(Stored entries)
+++
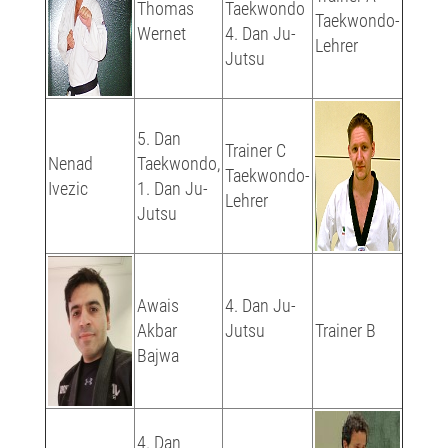
Thomas
Taekwondo
Taekwondo-
Wernet
4. Dan Ju-
Lehrer
Jutsu
5. Dan
Trainer C
Nenad
Taekwondo,
Taekwondo-
Ivezic
1. Dan Ju-
Lehrer
Jutsu
Awais
4. Dan Ju-
Akbar
Jutsu
Trainer B
Bajwa
4. Dan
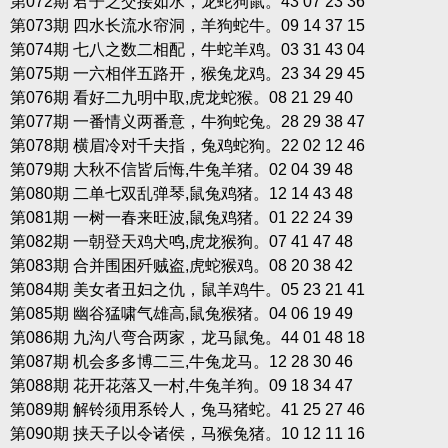
第072期 君子之交接如水，龙蛇狗鼠。43 07 23 36
第073期 四水长流水帘洞，羊狗蛇牛。09 14 37 15
第074期 七八之数二相配，牛蛇羊鸡。03 31 43 04
第075期 一六相伴五路开，猴兔龙鸡。23 34 29 45
第076期 看好二九明中取,虎龙蛇猴。08 21 29 40
第077期 一番情义两番意，牛狗蛇兔。28 29 38 47
第078期 横眉冷对千夫指，兔鸡蛇狗。22 02 12 46
第079期 大秋不信皆后悔,牛兔羊猪。02 04 39 48
第080期 二单七双乱弹琴,鼠兔鸡猪。12 14 43 48
第081期 一树一春来旺波,鼠兔鸡猪。01 22 24 39
第082期 一朝登天鸡犬鸣,虎龙猴狗。07 41 47 48
第083期 合并围困歼贼盗,虎蛇猴鸡。08 20 38 42
第084期 美女者丑妇之仇，鼠羊鸡牛。05 23 21 41
第085期 幽谷猛啸气雄高,鼠兔猴猪。04 06 19 49
第086期 九沟八弯合两家，龙马鼠兔。44 01 48 18
第087期 机会多多博二三,牛兔龙马。12 28 30 46
第088期 花开花落又一村,牛兔羊狗。09 18 34 47
第089期 解铃须用系铃人，兔马猪蛇。41 25 27 46
第090期 挟天子以令诸侯，马猴兔猪。10 12 11 16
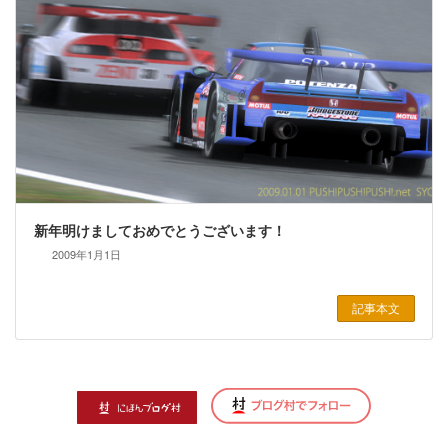
新年明けましておめでとうございます！
2009年1月1日
記事本文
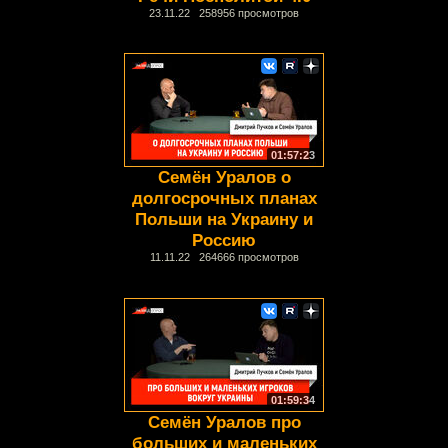
23.11.22 258956 просмотров
01:57:23
Семён Уралов о
долгосрочных планах
Польши на Украину и
Россию
11.11.22 264666 просмотров
01:59:34
Семён Уралов про
больших и маленьких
+++
◆ **What needs to be done**
Output every record above exactly as written, but skip the pictures.

◆ **Completed exercise**
Thomas
Taekwondo
Taekwondo-
Wernet
4. Dan Ju-
Lehrer
Jutsu
5. Dan
Trainer C
Nenad
Taekwondo,
Taekwondo-
Ivezic
1. Dan Ju-
Lehrer
Jutsu
Awais
4. Dan Ju-
Akbar
Jutsu
Trainer B
Bajwa
4. Dan
第072期 君子之交接如水，龙蛇狗鼠。43 07 23 36
第073期 四水长流水帘洞，羊狗蛇牛。09 14 37 15
第074期 七八之数二相配，牛蛇羊鸡。03 31 43 04
第075期 一六相伴五路开，猴兔龙鸡。23 34 29 45
第076期 看好二九明中取,虎龙蛇猴。08 21 29 40
第077期 一番情义两番意，牛狗蛇兔。28 29 38 47
第078期 横眉冷对千夫指，兔鸡蛇狗。22 02 12 46
第079期 大秋不信皆后悔,牛兔羊猪。02 04 39 48
第080期 二单七双乱弹琴,鼠兔鸡猪。12 14 43 48
第081期 一树一春来旺波,鼠兔鸡猪。01 22 24 39
第082期 一朝登天鸡犬鸣,虎龙猴狗。07 41 47 48
第083期 合并围困歼贼盗,虎蛇猴鸡。08 20 38 42
第084期 美女者丑妇之仇，鼠羊鸡牛。05 23 21 41
第085期 幽谷猛啸气雄高,鼠兔猴猪。04 06 19 49
第086期 九沟八弯合两家，龙马鼠兔。44 01 48 18
第087期 机会多多博二三,牛兔龙马。12 28 30 46
第088期 花开花落又一村,牛兔羊狗。09 18 34 47
第089期 解铃须用系铃人，兔马猪蛇。41 25 27 46
第090期 挟天子以令诸侯，马猴兔猪。10 12 11 16
新年明けましておめでとうございます！
2009年1月1日
記事本文
23.11.22 258956 просмотров
01:57:23
Семён Уралов о
долгосрочных планах
Польши на Украину и
Россию
11.11.22 264666 просмотров
01:59:34
Семён Уралов про
больших и маленьких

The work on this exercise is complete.